Shock è il titolo del nuovo album dei Tesla, uscito nel 2018 per UMC.
Shock è senza dubbio un titolo forte e in gran parte fuorviante per l’ultimo lavoro dei Tesla. Non si tratta di una mazzata heavy come sono stati capaci di farne in passato ma un lavoro tranquillo, persino soft, con diverse ballate e salvo due o tre episodi, pezzi dal respiro piuttosto rilassato. Quindi non si capisce cosa dovrebbe shockarci.I Tesla di oggi hanno il pregio di concedersi di invecchiare anche sui dischi. Le canzoni rappresentano al cento per cento la band, eppure non si ha l’impressione di trovarsi di fronte al classico compitino di chi ama tenersi in allenamento e rispolvera le solite vecchie idee per accontentare i fanatici più fedeli e basta.

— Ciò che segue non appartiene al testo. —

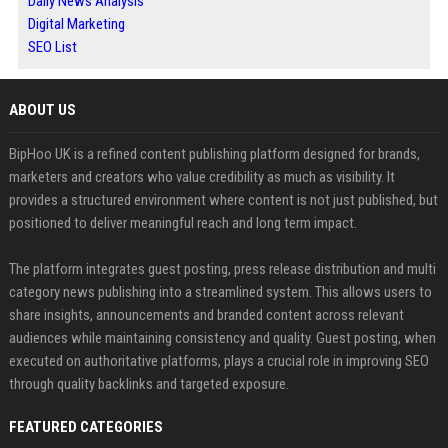
Daily News Analysis
Digital Marketing
SEO List
ABOUT US
BipHoo UK is a refined content publishing platform designed for brands,
marketers and creators who value credibility as much as visibility. It
provides a structured environment where content is not just published, but
positioned to deliver meaningful reach and long term impact.
The platform integrates guest posting, press release distribution and multi
category news publishing into a streamlined system. This allows users to
share insights, announcements and branded content across relevant
audiences while maintaining consistency and quality. Guest posting, when
executed on authoritative platforms, plays a crucial role in improving SEO
through quality backlinks and targeted exposure.
FEATURED CATEGORIES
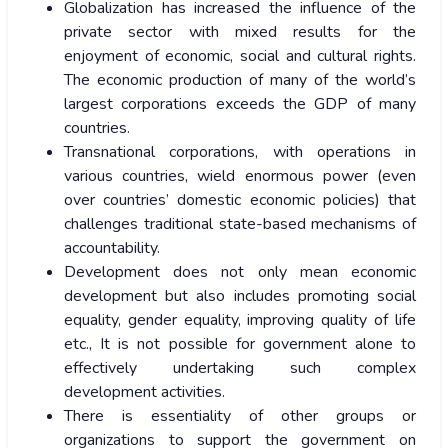
Globalization has increased the influence of the
private sector with mixed results for the
enjoyment of economic, social and cultural rights.
The economic production of many of the world’s
largest corporations exceeds the GDP of many
countries.
Transnational corporations, with operations in
various countries, wield enormous power (even
over countries’ domestic economic policies) that
challenges traditional state-based mechanisms of
accountability.
Development does not only mean economic
development but also includes promoting social
equality, gender equality, improving quality of life
etc., It is not possible for government alone to
effectively undertaking such complex
development activities.
There is essentiality of other groups or
organizations to support the government on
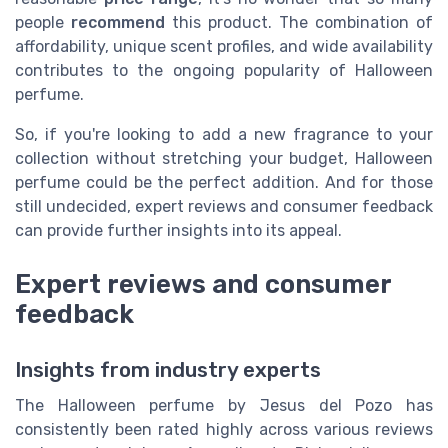
people
recommend
this product. The combination of
affordability, unique scent profiles, and wide availability
contributes to the ongoing popularity of Halloween
perfume.
So, if you're looking to add a new fragrance to your
collection without stretching your budget, Halloween
perfume could be the perfect addition. And for those
still undecided, expert reviews and consumer feedback
can provide further insights into its appeal.
Expert reviews and consumer
feedback
Insights from industry experts
The Halloween perfume by Jesus del Pozo has
consistently been rated highly across various reviews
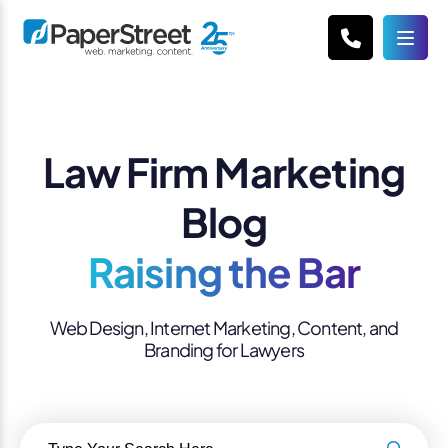
Law Firm Marketing
Blog
Raising the Bar
Web Design, Internet Marketing, Content, and
Branding for Lawyers
Search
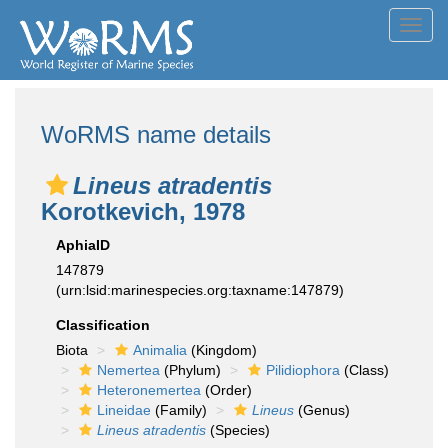
Toggl
navig
WoRMS name details
Lineus atradentis
Korotkevich, 1978
AphiaID
147879
(urn:lsid:marinespecies.org:taxname:147879)
Classification
Biota
Animalia
(Kingdom)
Nemertea
(Phylum)
Pilidiophora
(Class)
Heteronemertea
(Order)
Lineidae
(Family)
Lineus
(Genus)
Lineus atradentis
(Species)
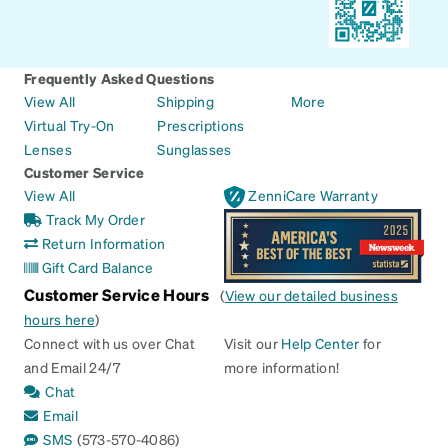
Frequently Asked Questions
View All
Shipping
More
Virtual Try-On
Prescriptions
Lenses
Sunglasses
Customer Service
View All
ZenniCare Warranty
Track My Order
Return Information
Gift Card Balance
Customer Service Hours
(
View our detailed business
hours here
)
Connect with us over Chat
Visit our
Help Center
for
and Email 24/7
more information!
Chat
Email
SMS
(573-570-4086)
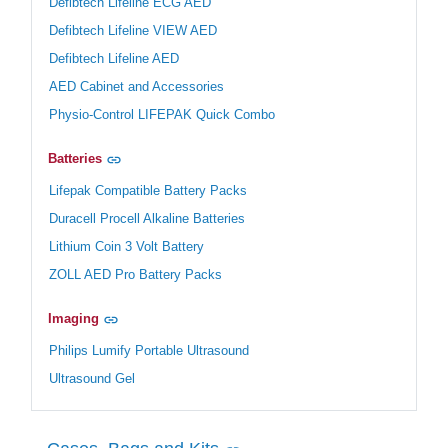
Defibtech Lifeline ECG AED
Defibtech Lifeline VIEW AED
Defibtech Lifeline AED
AED Cabinet and Accessories
Physio-Control LIFEPAK Quick Combo
Batteries
Lifepak Compatible Battery Packs
Duracell Procell Alkaline Batteries
Lithium Coin 3 Volt Battery
ZOLL AED Pro Battery Packs
Imaging
Philips Lumify Portable Ultrasound
Ultrasound Gel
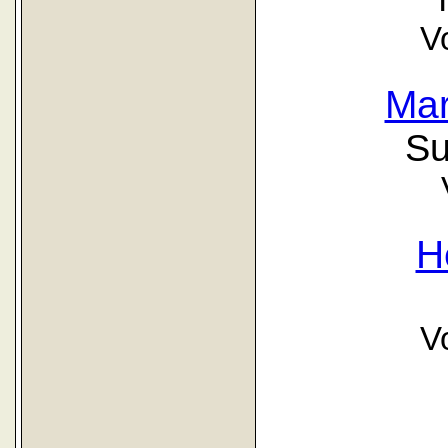
V
Mar
Su
H
V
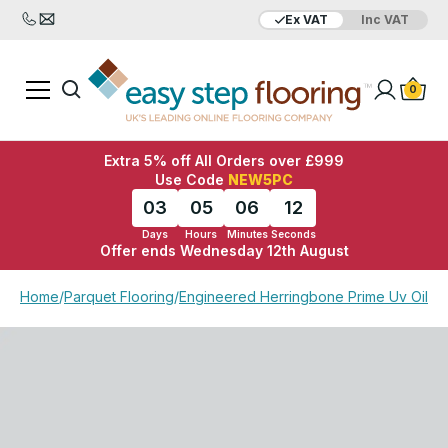
Ex VAT
Inc VAT
Added to bag
Your Basket is empty
0
Extra 5% off All Orders over £999
Use Code
NEW5PC
03
05
06
12
Days
Hours
Minutes
Seconds
Offer ends Wednesday 12th August
View Basket
Checkout
Home
/
Parquet Flooring
/
Engineered Herringbone Prime Uv Oiled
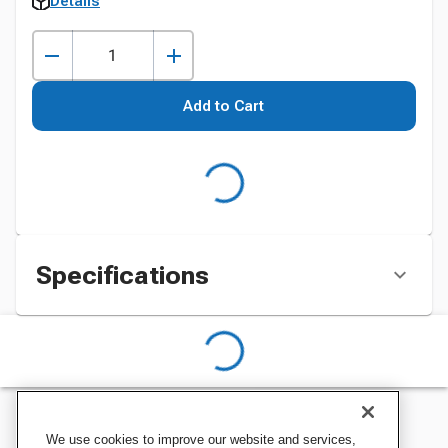
Details
Add to Cart
Specifications
We use cookies to improve our website and services,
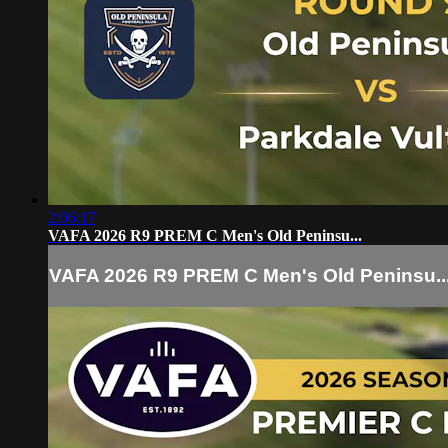
2:06:17
VAFA 2026 R9 PREM C Men's Old Peninsu...
VAFA 2026 R9 PREM C Men's Old Peninsu..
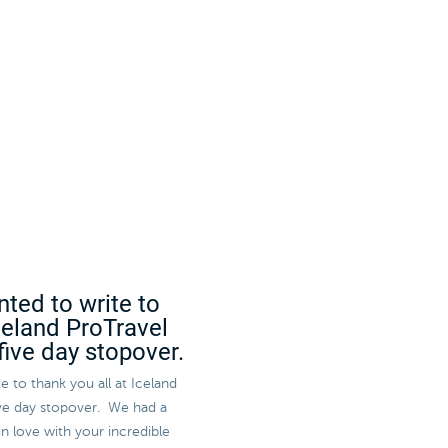
nted to write to
Iceland ProTravel
five day stopover.
e to thank you all at Iceland
five day stopover. We had a
in love with your incredible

C’è il gusto e la ricerca di chi ama davvero scrivere musica e ne ha un bisogno genuino. Il segreto penso sia quello di non calarsi nei panni di ciò che i Tesla erano, di non tornare troppo indietro. Brani come We Can Rule The World o You Won’t Take Me Alive sono esempi di sobrietà e lucidità: non spingono sul pulsante nostalgia ma allo stesso tempo non vogliono nemmeno elevare la band a uno standard troppo babbione e accademico (come succede a Ron Keel che fa il re di Nashville dopo che per decenni è stato solo un puzzone spiantato che vagava per Sunset Blv.).
I Tesla sono sempre stati una spanna sopra tanti altri nella scena metal e hard rock americana anni 80. Mostravano una maturità e una sentore di storia del rock già ai tempi di The Great Radio Controversy o Mechanical Resonance. Magari Modern Day Cowboy o Hung Touch sono le tamarrate giuste per quegli anni, ma in ogni disco ci sono sempre state ballad e composizioni più aggressive che stendevano un ponte solido e suggestivo con il rock più longevo e di spessore, quello di gente come Rod Stewart o gli Stones.
I Tesla non hanno mai usato il vintage come costume stilistico (tipo i pur bravi Black Crowes) ma hanno semplicemente “saputo” esprimere un retaggio, anche negli anni in cui non andava assolutamente rifare il verso ai dinosauri degli anni 70 e bisognava somigliare ai Motley Crue o i Van Halen.
Un disco come Shock non mostra alcuna smania strana, anche nei momenti meno Tesla style (la quasi elettro… Shock) non puoi dire che stiano tradendo qualcosa o qualcuno, tanto meno se stessi. Fanno solo grande musica, o almeno ci provano, seguendo piste anche difficili. Non sono tipi comodi, come pure gli Winger, che in IV se ne uscirono con una cosa tipo Generica, quando tutti si aspettavano una riproposizione rivista e corretta di pezzi come Hungry.
C’è da dire che a tratti in questo album somigliano ai Def Leppard (non è necessariamente un difetto), soprattutto i cori di Comfort Zone, ma guarda caso il produttore è Phil Collen. Ed è vero che in certi momenti scivolano in manierismi imperdonabili per il loro livello (Love Is A Fire e Forever Loving You le devono aver scritte tra una seduta al cesso di Jeff Keith e una di Frank Hannon) però nell’insieme i Tesla spaccano ancora. Pur non inventando nulla, in Shock riescono a scrivere canzoni vere e che fanno pensare a oggi, non vent’anni fa, e sono nuovi inni da cantare, urlare, scapocciarsi su e giù tra le orecchie in un momento di spensieratezza o di frustrazione. In particolare mi riferisco a The Mission. Sfido il drago della rete a dirmi che non è un gran bel pezzo.